Das Kerygma ist daher nicht optional. Es ist das „Eingangstor“ zum gesamten Bau des Glaubens. Wie der selige Paul VI. in Evangelii Nuntiandi (Nr. 27) sagte:
„Es gibt keine wahre Evangelisierung, wenn nicht der Name, die Lehre, das Leben, die Verheißungen, das Reich und das Geheimnis Jesu von Nazareth, des Sohnes Gottes, verkündet werden.“
5. Das Kerygma ist für alle: pastorale und missionarische Dimension
Einer der großen pastoralen Fehler unserer Zeit war die Annahme, dass das Kerygma nur für „Neulinge“ sei, für Fernstehende, für Menschen, die Christus nicht kennen. Nichts könnte falscher sein.
Wir alle müssen immer wieder neu evangelisiert werden.
Der Christ darf nie aufhören, diese grundlegende Verkündigung zu hören. Denn im Leben gibt es Stürze, Trockenzeiten, Routinen… und das Kerygma erneuert die Seele, wie der Regen das trockene Land.
Pastoral hat das ganz konkrete Folgen:
- In der Katechese: Sie darf nicht mit Geboten oder Sakramenten beginnen, ohne zuvor den lebendigen Jesus zu verkünden.
- In der Predigt: Jede Predigt sollte einen kerygmatischen Ton haben, nicht nur moralischen oder lehrhaften.
- In der Familie: Eltern sollen ihren Kindern Gottes Liebe mit einfachen Worten und aufrichtigen Zeugnissen verkünden.
- In den Sakramenten: Beichte, Eucharistie, ja sogar die Taufe müssen vom Kerygma umgeben sein.
6. Wie man das Kerygma im Alltag lebt
Das Kerygma ist nicht nur eine Botschaft zum Hören. Es ist eine Wahrheit, die gelebt werden muss. Es in den Alltag zu integrieren, lässt es zum Motor unseres christlichen Lebens werden.
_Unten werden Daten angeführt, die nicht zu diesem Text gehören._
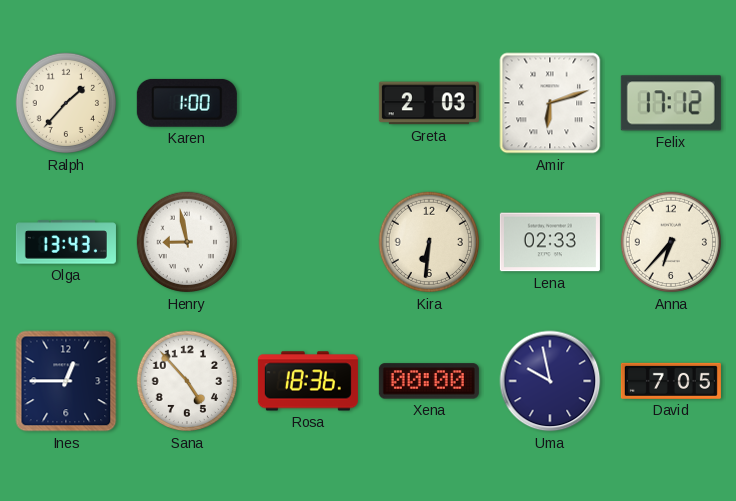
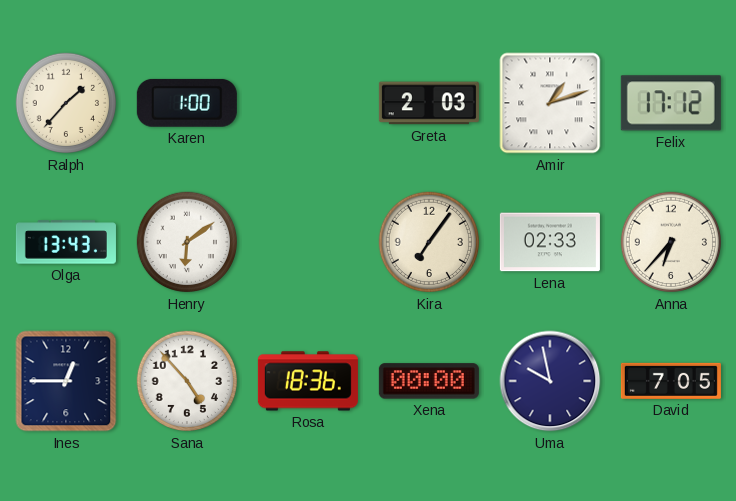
Amir: 6:12 -> 1:12
Henry: 8:58 -> 6:09
Kira: 6:31 -> 7:06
a) Danke jeden Tag für dein Heil
Steh jeden Morgen auf und sage: „Danke, Jesus, dass du mich liebst und für mich gestorben bist!“ Das verändert den Ton deines Tages.
b) Bereue oft
Es gibt keine Verkündigung des Heils ohne Sündenbewusstsein. Prüfe dein Leben mit Demut. Bitte um Vergebung. Geh zum Sakrament der Versöhnung.
c) Sprich über Jesus
Ja, sprich mit anderen – mit deinen Kindern, deinen Freunden, deinen Kollegen. Dränge niemanden, aber verkünde mit Freude, dass Jesus lebt und du ihn kennst.
d) Lebe in Gemeinschaft
Suche aktiv den Anschluss an eine christliche Gemeinschaft, die das Evangelium von Herzen lebt – wo Verkündigung, Brüderlichkeit, Nächstenliebe und Gebet vorhanden sind.
e) Vertraue auf die Kraft des Heiligen Geistes
Du bist nicht allein. Derselbe Geist, der Jesus auferweckt hat, lebt in dir. Vertraue, bitte um seine Kraft, lass dich von ihm führen.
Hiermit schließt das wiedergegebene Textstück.